**Work task:** Could you transcribe the entries below exactly, without any of the pictures?

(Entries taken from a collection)
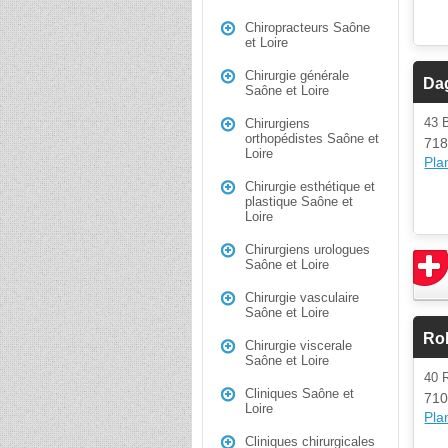
Chiropracteurs Saône
et Loire
Chirurgie générale
Da
Saône et Loire
43 
Chirurgiens
orthopédistes Saône et
718
Loire
Plan
Chirurgie esthétique et
plastique Saône et
Loire
Chirurgiens urologues
Saône et Loire
Chirurgie vasculaire
Saône et Loire
Rob
Chirurgie viscerale
Saône et Loire
40
Cliniques Saône et
71
Loire
Plan
Cliniques chirurgicales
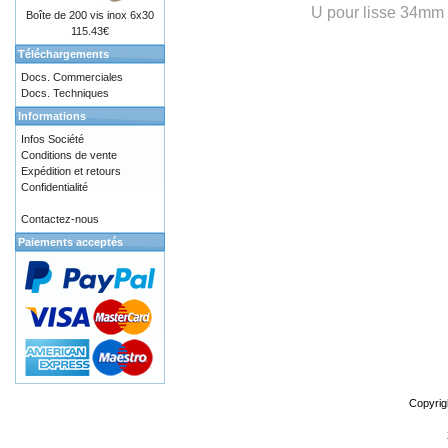
U pour lisse 34mm
Boîte de 200 vis inox 6x30
115.43€
Téléchargements
Docs. Commerciales
Docs. Techniques
Informations
Infos Société
Conditions de vente
Expédition et retours
Confidentialité
Contactez-nous
Paiements acceptés
Copyrig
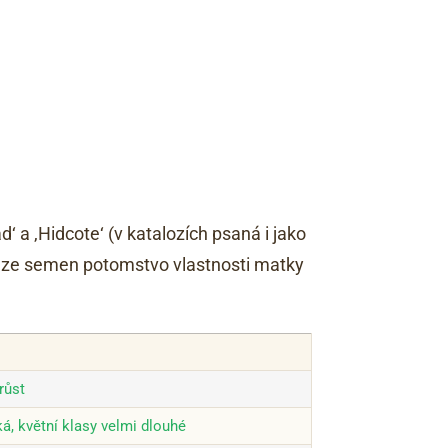
‘ a ‚Hidcote‘ (v katalozích psaná i jako
 — ze semen potomstvo vlastnosti matky
růst
á, květní klasy velmi dlouhé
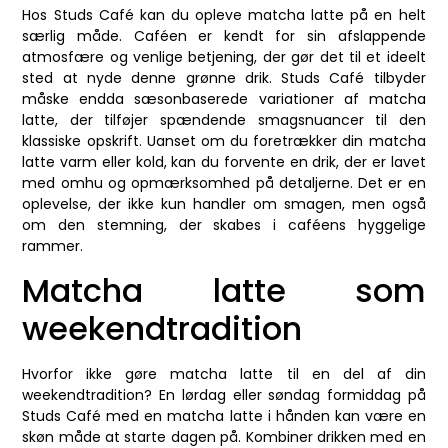
Hos Studs Café kan du opleve matcha latte på en helt
særlig måde. Caféen er kendt for sin afslappende
atmosfære og venlige betjening, der gør det til et ideelt
sted at nyde denne grønne drik. Studs Café tilbyder
måske endda sæsonbaserede variationer af matcha
latte, der tilføjer spændende smagsnuancer til den
klassiske opskrift. Uanset om du foretrækker din matcha
latte varm eller kold, kan du forvente en drik, der er lavet
med omhu og opmærksomhed på detaljerne. Det er en
oplevelse, der ikke kun handler om smagen, men også
om den stemning, der skabes i caféens hyggelige
rammer.
Matcha latte som
weekendtradition
Hvorfor ikke gøre matcha latte til en del af din
weekendtradition? En lørdag eller søndag formiddag på
Studs Café med en matcha latte i hånden kan være en
skøn måde at starte dagen på. Kombiner drikken med en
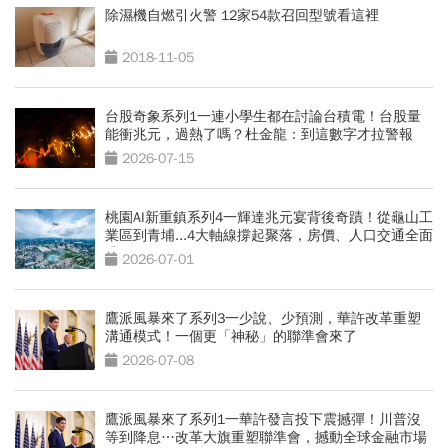
除濕機自燃引火警 12家54款召回型號看這裡
2018-11-05
台股奇象系列1一連小學生都在討論台積電！台股量
能衝兆元，過熱了嗎？杜金龍：到這數字才拉警報
2026-07-15
桃園AI新重鎮系列4一輝達兆元宴背後奇蹟！從龜山工
業區到青埔...4大軸線撐起聚落，房價、人口交通全面
升級
2026-07-01
鷹派風暴來了系列3一少說、少預測，華許改革重塑
溝通模式！一個更「神秘」的聯準會來了
2026-07-08
鷹派風暴來了系列1一華許發言投下震撼彈！川普沒
等到降息…改革大旗重塑聯準會，撼動全球金融市場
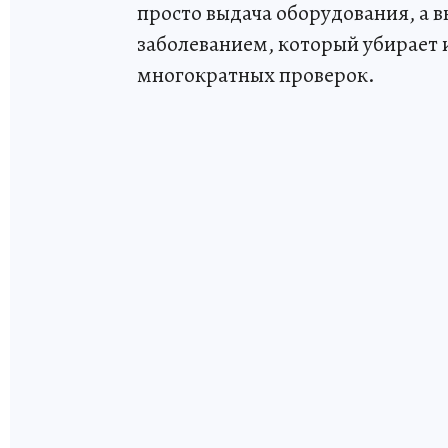
просто выдача оборудования, а 
заболеванием, который убирает 
многократных проверок.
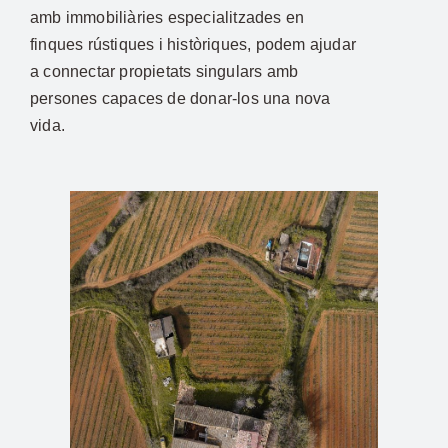
amb immobiliàries especialitzades en
finques rústiques i històriques, podem ajudar
a connectar propietats singulars amb
persones capaces de donar-los una nova
vida.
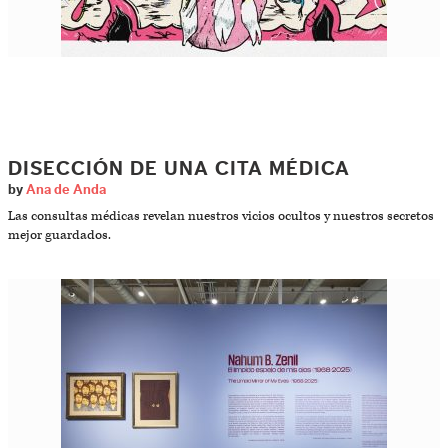
DISECCIÓN DE UNA CITA MÉDICA
by
Ana de Anda
Las consultas médicas revelan nuestros vicios ocultos y nuestros secretos
mejor guardados.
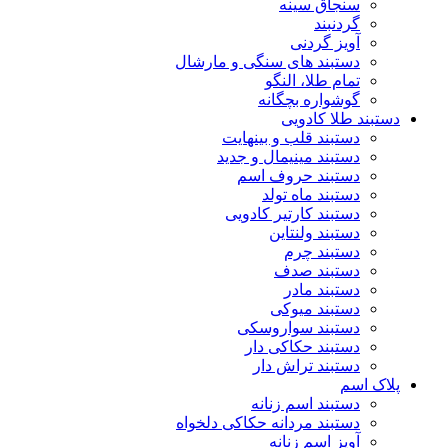
سنجاق سینه
گردنبند
آویز گردنی
دستبند های سنگی و مارشال
تمام طلا، النگو
گوشواره بچگانه
دستبند طلا کادویی
دستبند قلب و بینهایت
دستبند مینیمال و جدید
دستبند حروف اسم
دستبند ماه تولد
دستبند کارتیر کادویی
دستبند ولنتاین
دستبند چرم
دستبند صدف
دستبند مادر
دستبند میوکی
دستبند سواروسکی
دستبند حکاکی دار
دستبند تراش دار
پلاک اسم
دستبند اسم زنانه
دستبند مردانه حکاکی دلخواه
آویز اسم زنانه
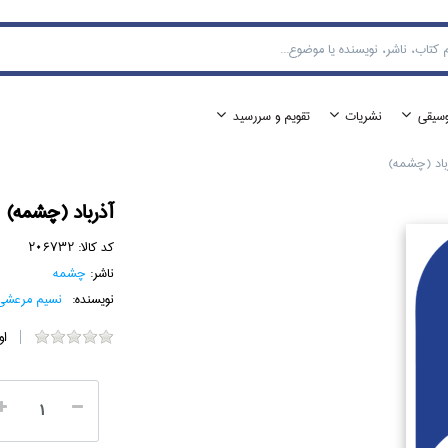
وسيقي
نشريات
تقويم و سررسيد
‌باد (چشمه)
آذر‌باد (چشمه)
کد کالا:
206732
ناشر:
چشمه
نویسنده:
نسيم مرعشي
او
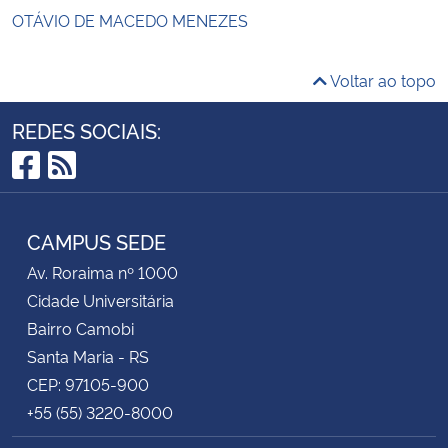
OTÁVIO DE MACEDO MENEZES
Voltar ao topo
REDES SOCIAIS:
Facebook
RSS
CAMPUS SEDE
Av. Roraima nº 1000
Cidade Universitária
Bairro Camobi
Santa Maria - RS
CEP: 97105-900
+55 (55) 3220-8000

**Finished exercise:**
Chiropracteurs Saône
et Loire
Chirurgie générale
Da
Saône et Loire
43 
Chirurgiens
orthopédistes Saône et
718
Loire
Plan
Chirurgie esthétique et
plastique Saône et
Loire
Chirurgiens urologues
Saône et Loire
Chirurgie vasculaire
Saône et Loire
Rob
Chirurgie viscerale
Saône et Loire
40
Cliniques Saône et
71
Loire
Plan
Cliniques chirurgicales
U pour lisse 34mm
Boîte de 200 vis inox 6x30
115.43€
Téléchargements
Docs. Commerciales
Docs. Techniques
Informations
Infos Société
Conditions de vente
Expédition et retours
Confidentialité
Contactez-nous
Paiements acceptés
Copyrig
‘ a ‚Hidcote‘ (v katalozích psaná i jako
 — ze semen potomstvo vlastnosti matky
růst
á, květní klasy velmi dlouhé
Hos Studs Café kan du opleve matcha latte på en helt
særlig måde. Caféen er kendt for sin afslappende
atmosfære og venlige betjening, der gør det til et ideelt
sted at nyde denne grønne drik. Studs Café tilbyder
måske endda sæsonbaserede variationer af matcha
latte, der tilføjer spændende smagsnuancer til den
klassiske opskrift. Uanset om du foretrækker din matcha
latte varm eller kold, kan du forvente en drik, der er lavet
med omhu og opmærksomhed på detaljerne. Det er en
oplevelse, der ikke kun handler om smagen, men også
om den stemning, der skabes i caféens hyggelige
rammer.
Matcha latte som
weekendtradition
Hvorfor ikke gøre matcha latte til en del af din
weekendtradition? En lørdag eller søndag formiddag på
Studs Café med en matcha latte i hånden kan være en
skøn måde at starte dagen på. Kombiner drikken med en
除濕機自燃引火警 12家54款召回型號看這裡
2018-11-05
台股奇象系列1一連小學生都在討論台積電！台股量
能衝兆元，過熱了嗎？杜金龍：到這數字才拉警報
2026-07-15
桃園AI新重鎮系列4一輝達兆元宴背後奇蹟！從龜山工
業區到青埔...4大軸線撐起聚落，房價、人口交通全面
升級
2026-07-01
鷹派風暴來了系列3一少說、少預測，華許改革重塑
溝通模式！一個更「神秘」的聯準會來了
2026-07-08
鷹派風暴來了系列1一華許發言投下震撼彈！川普沒
等到降息…改革大旗重塑聯準會，撼動全球金融市場
просто выдача оборудования, а 
заболеванием, который убирает 
многократных проверок.
amb immobiliàries especialitzades en
finques rústiques i històriques, podem ajudar
a connectar propietats singulars amb
persones capaces de donar-los una nova
vida.
DISECCIÓN DE UNA CITA MÉDICA
by
Ana de Anda
Las consultas médicas revelan nuestros vicios ocultos y nuestros secretos
mejor guardados.
سنجاق سینه
گردنبند
آویز گردنی
دستبند های سنگی و مارشال
تمام طلا، النگو
گوشواره بچگانه
دستبند طلا کادویی
دستبند قلب و بینهایت
دستبند مینیمال و جدید
دستبند حروف اسم
دستبند ماه تولد
دستبند کارتیر کادویی
دستبند ولنتاین
دستبند چرم
دستبند صدف
دستبند مادر
دستبند میوکی
دستبند سواروسکی
دستبند حکاکی دار
دستبند تراش دار
پلاک اسم
دستبند اسم زنانه
دستبند مردانه حکاکی دلخواه
آویز اسم زنانه
وسيقي
نشريات
تقويم و سررسيد
‌باد (چشمه)
آذر‌باد (چشمه)
کد کالا:
206732
ناشر:
چشمه
نویسنده:
نسيم مرعشي
او
OTÁVIO DE MACEDO MENEZES
Voltar ao topo
REDES SOCIAIS:
Facebook
RSS
CAMPUS SEDE
Av. Roraima nº 1000
Cidade Universitária
Bairro Camobi
Santa Maria - RS
CEP: 97105-900
+55 (55) 3220-8000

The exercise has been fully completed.